Afaik Astro has a docs starter template but it's more a boilerplate that you have to maintain after initialization, so not really comparable with the tools above.
Note that we also want to explore if Docusaurus could run on top of Next.js, Gatsby, Remix, and eventually become framework-agnostic.
The Docusaurus team is relatively small, and can't really compete with Vercel/Next.js on the static site generator infra, build performance etc... Until now we mostly focused on implementing a good set of flexible docs feature.
What are the downsides of using an SPA?
We believe React enables a better UX, and this weight is worth it for multiple reasons (SPA navigation, prefetching, and upcoming things).
You can compare for yourself and see what's best: docusaurus.io (SPA/React) vs v1.docusaurus.io (MPA/vanillaJS)

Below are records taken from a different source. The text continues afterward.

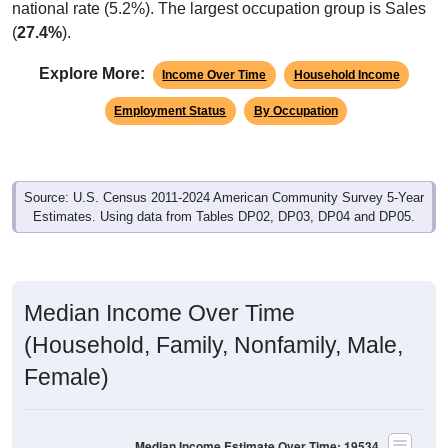
(
27.4%
).
Explore More:
Income Over Time
Household Income
Employment Status
By Occupation
Source: U.S. Census 2011-2024 American Community Survey 5-Year
Estimates. Using data from Tables DP02, DP03, DP04 and DP05.
Median Income Over Time
(Household, Family, Nonfamily, Male,
Female)
Median Income Estimate Over Time: 19534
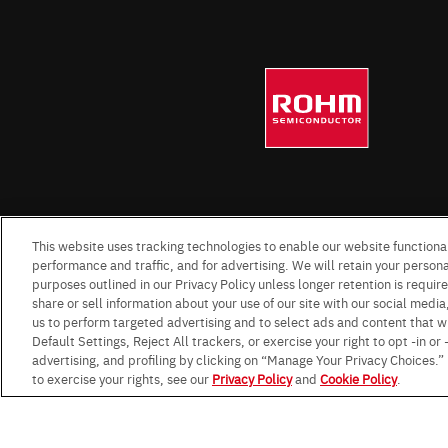
This website uses tracking technologies to enable our website functional
performance and traffic, and for advertising. We will retain your personal
purposes outlined in our Privacy Policy unless longer retention is requi
share or sell information about your use of our site with our social media
us to perform targeted advertising and to select ads and content that w
Default Settings, Reject All trackers, or exercise your right to opt -in or
advertising, and profiling by clicking on “Manage Your Privacy Choices.
to exercise your rights, see our
Privacy Policy
and
Cookie Policy
.
Terms & Conditions
Impressum
Standard te
Data Protection Information f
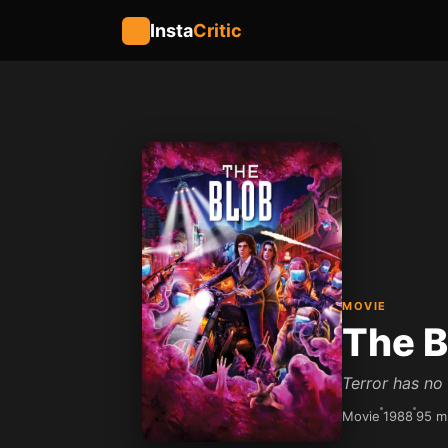
Insta
Critic
MOVIE
The B
Terror has no
Movie
1988
95 m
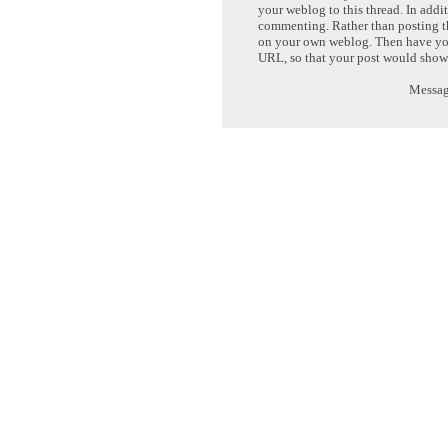
your weblog to this thread. In addi
commenting. Rather than posting th
on your own weblog. Then have yo
URL, so that your post would show
Message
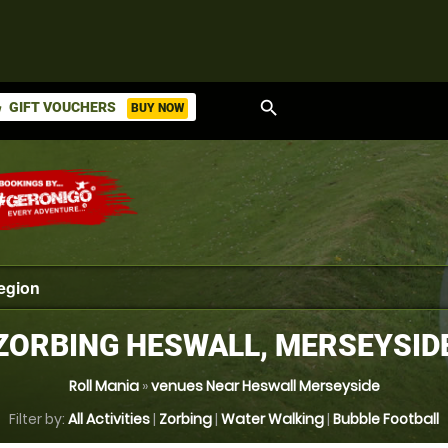
search
GIFT VOUCHERS
BUY NOW
ket
ZORBING HESWALL, MERSEYSID
Roll Mania
»
venues Near Heswall Merseyside
Filter by:
All Activities
|
Zorbing
|
Water Walking
|
Bubble Football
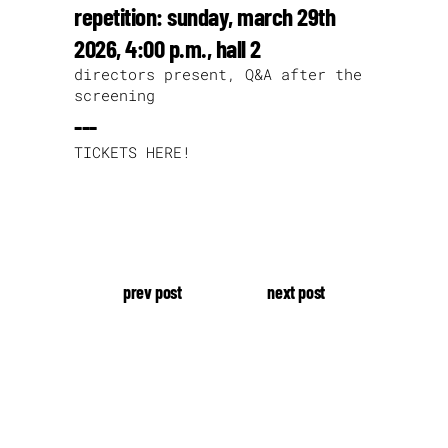
repetition: sunday, march 29th
2026, 4:00 p.m., hall 2
directors present, Q&A after the
screening
---
TICKETS HERE!
prev post
next post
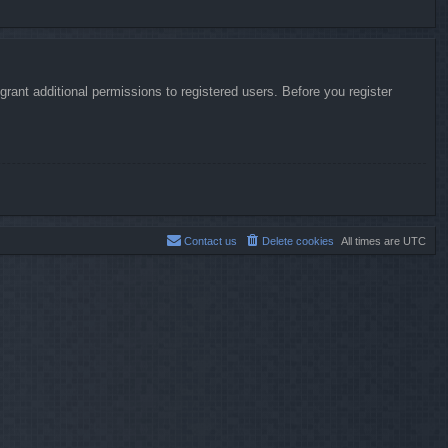
rant additional permissions to registered users. Before you register
Contact us
Delete cookies
All times are
UTC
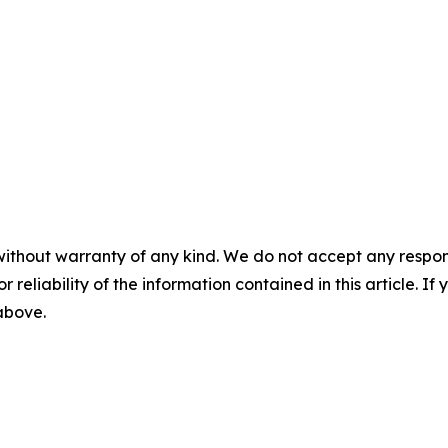
without warranty of any kind. We do not accept any responsib
r reliability of the information contained in this article. I
 above.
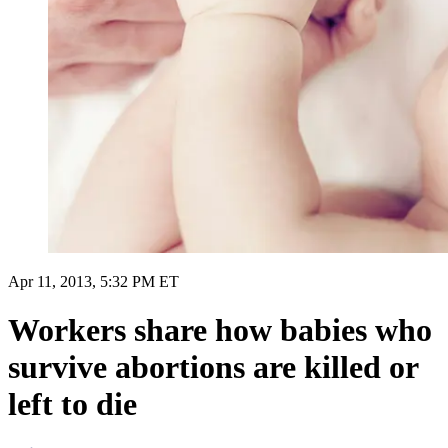
Apr 11, 2013, 5:32 PM ET
Workers share how babies who
survive abortions are killed or
left to die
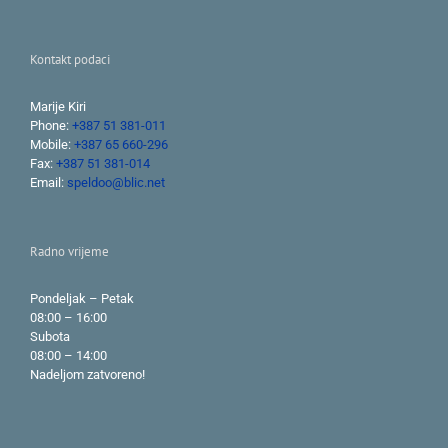
Kontakt podaci
Marije Kiri
Phone:
+387 51 381-011
Mobile:
+387 65 660-296
Fax:
+387 51 381-014
Email:
speldoo@blic.net
Radno vrijeme
Pondeljak – Petak
08:00 – 16:00
Subota
08:00 – 14:00
Nadeljom zatvoreno!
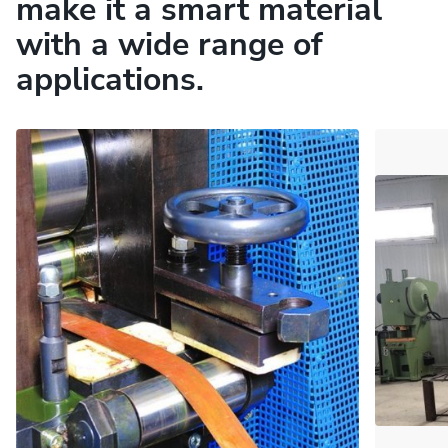
make it a smart material
with a wide range of
applications.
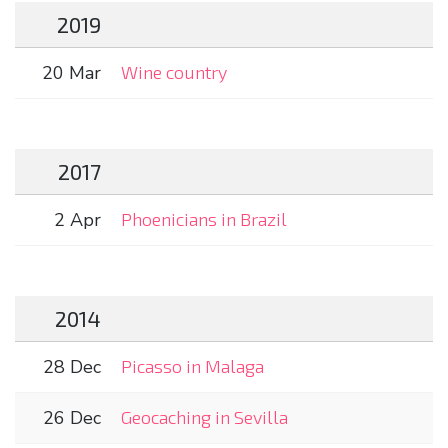
2019
20 Mar
Wine country
2017
2 Apr
Phoenicians in Brazil
2014
28 Dec
Picasso in Malaga
26 Dec
Geocaching in Sevilla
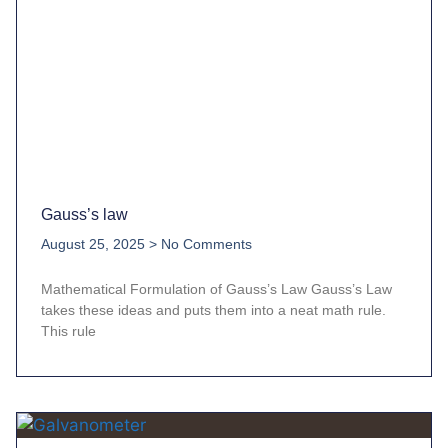
Gauss’s law
August 25, 2025
No Comments
Mathematical Formulation of Gauss’s Law Gauss’s Law
takes these ideas and puts them into a neat math rule.
This rule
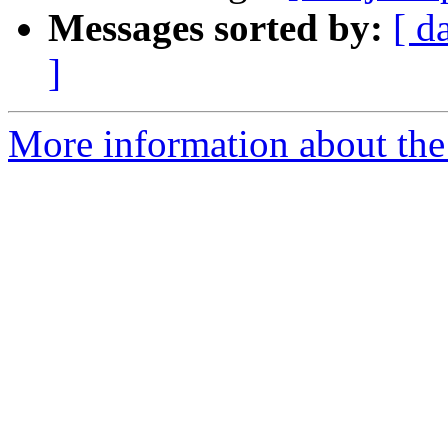
Messages sorted by:
[ d
]
More information about the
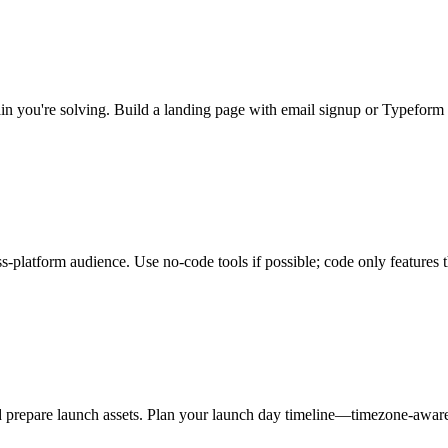
pain you're solving. Build a landing page with email signup or Typefor
platform audience. Use no-code tools if possible; code only features th
nd prepare launch assets. Plan your launch day timeline—timezone-awa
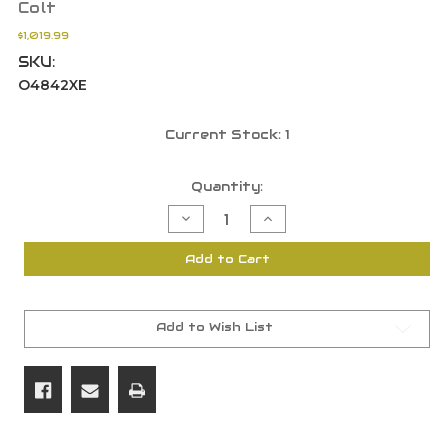
Colt
$1,019.99
SKU:
O4842XE
Current Stock:
1
Quantity:
Decrease
Increase
Quantity
Quantity
of
of
Colt
Colt
Add to Cart
1911
1911
Lightweight
Lightweight
Commander
Commander
9mm,
9mm,
4.25"
4.25"
Barrel,
Barrel,
Add to Wish List
8
8
Round,
Round,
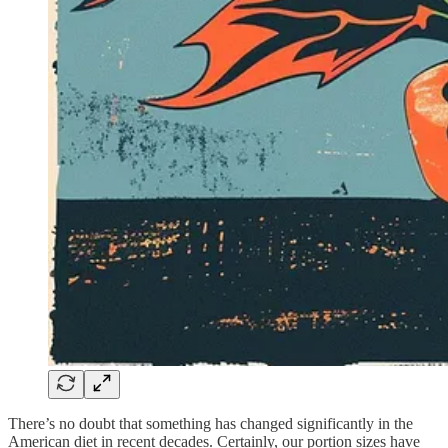
There’s no doubt that something has changed significantly in the
American diet in recent decades. Certainly, our portion sizes have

Note we didn't upgrade to React 18 yet, which will reduce the cost of using React client side, and provide new interesting concurrent features like progressive hydratation. We also want to leverage React Server Components later. We could also explore using Preact.
The web APIs are also constantly evolving, with new page transition APIs and things like that. It's not impossible we move back to a MPA in the (long term) future if it makes sense.
If you want in-app authentication, remember we are a static site generator so at the end of the day we have to produce static html files, and at build time we can't know which user it is. You can use a client-side authentication where your HTML first render a profile placeholder and then the profile data gets loaded with an auth request. You can also render a full-screen spinner on the static page, and then use React client-side to auth the user.
See also: https://github.com/facebook/docusaurus/issues/958#issuecomme...
We simple removed the GraphQL data later from Docusaurus, and are more opinionated toward the docs use-case while Gatsby is a more generic tool focusing a lot on CMS integration. We are more developer-centric and based on Git by default.
Even if you don't like Meta, is that a good reason to reject Docusaurus?